- [Try it]:
Word for word, restate every line from the one with "Räucherstäbchen Aqua (Frische), Ylang" through the end of the records below, both included, and add nothing.

- [Given entries]:

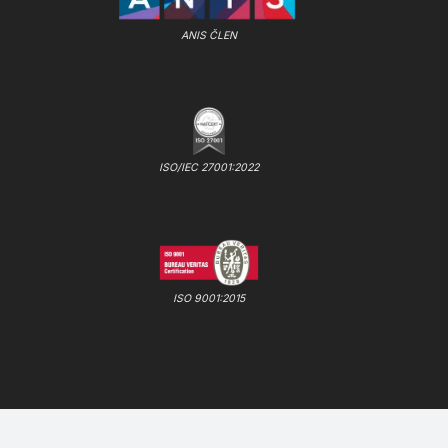
ANIS ČLEN
ISO/IEC 27001:2022
ISO 9001:2015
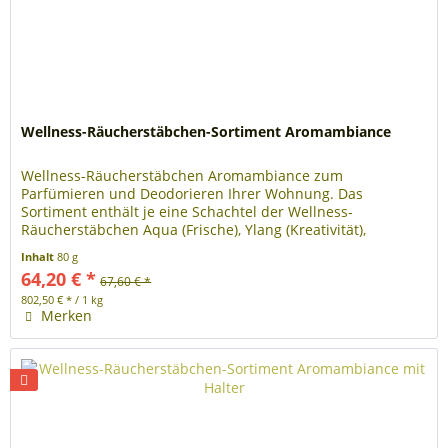
Wellness-Räucherstäbchen-Sortiment Aromambiance
Wellness-Räucherstäbchen Aromambiance zum
Parfümieren und Deodorieren Ihrer Wohnung. Das
Sortiment enthält je eine Schachtel der Wellness-
Räucherstäbchen Aqua (Frische), Ylang (Kreativität),
Mandarine (Vitalität), Zimt (Balance),...
Inhalt
80 g
64,20 € *
67,60 € *
802,50 € * / 1 kg
Merken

- [Task result]:
Räucherstäbchen Aqua (Frische), Ylang (Kreativität),
Mandarine (Vitalität), Zimt (Balance),...
Inhalt
80 g
64,20 € *
67,60 € *
802,50 € * / 1 kg
Merken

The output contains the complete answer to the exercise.